= WHAT IS EXPECTED =
Reproduce every record below exactly, with the pictures left out.

= RECORDS TO PROCESS =
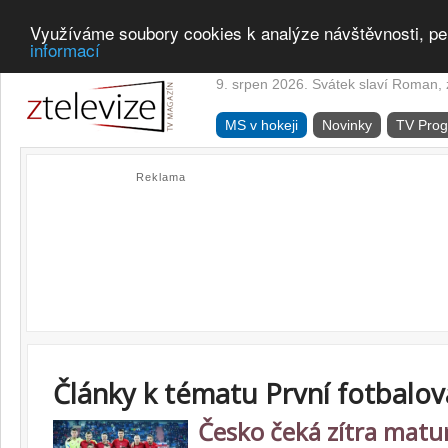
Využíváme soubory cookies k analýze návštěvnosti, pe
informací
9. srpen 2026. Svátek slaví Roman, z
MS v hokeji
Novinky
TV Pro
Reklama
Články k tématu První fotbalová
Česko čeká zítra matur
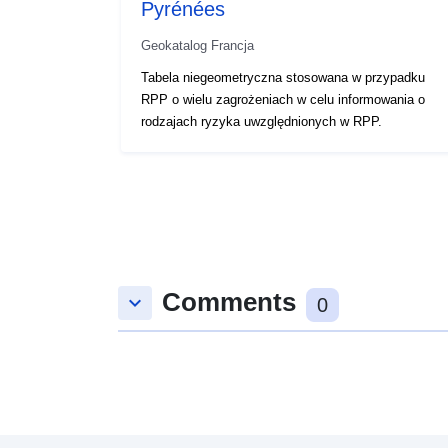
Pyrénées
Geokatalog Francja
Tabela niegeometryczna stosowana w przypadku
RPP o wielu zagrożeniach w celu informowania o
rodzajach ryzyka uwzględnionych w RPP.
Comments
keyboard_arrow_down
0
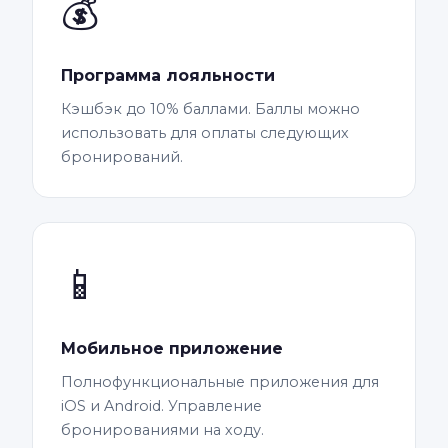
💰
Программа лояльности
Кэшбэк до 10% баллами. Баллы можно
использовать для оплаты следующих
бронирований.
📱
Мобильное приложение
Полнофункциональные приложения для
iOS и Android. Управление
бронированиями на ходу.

= WRITTEN SOLUTION =
Využíváme soubory cookies k analýze návštěvnosti, pe
informací
9. srpen 2026. Svátek slaví Roman, z
MS v hokeji
Novinky
TV Pro
Reklama
Články k tématu První fotbalová
Česko čeká zítra matur
Pyrénées
Geokatalog Francja
Tabela niegeometryczna stosowana w przypadku
RPP o wielu zagrożeniach w celu informowania o
rodzajach ryzyka uwzględnionych w RPP.
Comments
keyboard_arrow_down
0
💰
Программа лояльности
Кэшбэк до 10% баллами. Баллы можно
использовать для оплаты следующих
бронирований.
📱
Мобильное приложение
Полнофункциональные приложения для
iOS и Android. Управление
бронированиями на ходу.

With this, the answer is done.